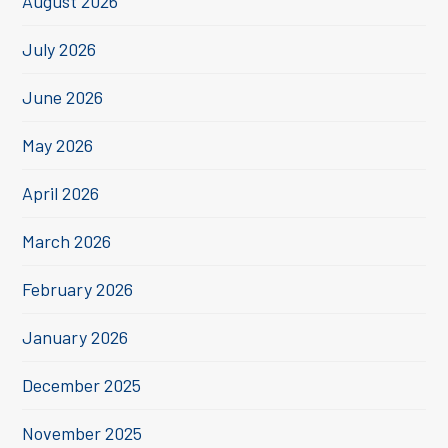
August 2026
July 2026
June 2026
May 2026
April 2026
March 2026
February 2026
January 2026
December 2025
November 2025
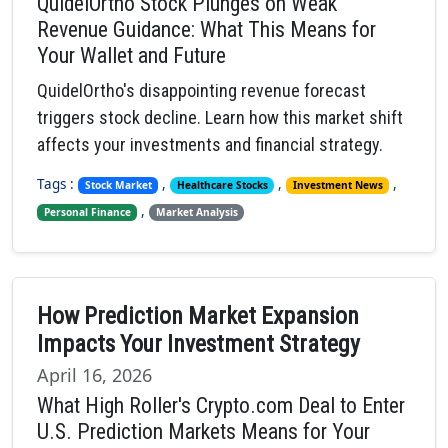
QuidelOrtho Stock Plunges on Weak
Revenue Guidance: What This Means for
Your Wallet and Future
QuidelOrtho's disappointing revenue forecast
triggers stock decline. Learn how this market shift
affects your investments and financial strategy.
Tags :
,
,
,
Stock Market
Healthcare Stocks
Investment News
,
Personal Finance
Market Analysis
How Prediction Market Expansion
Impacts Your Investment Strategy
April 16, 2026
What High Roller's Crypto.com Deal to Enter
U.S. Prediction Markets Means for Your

□ □ □

With "Prediction" as the string to find, copy every line of the records that holds it.

How Prediction Market Expansion
U.S. Prediction Markets Means for Your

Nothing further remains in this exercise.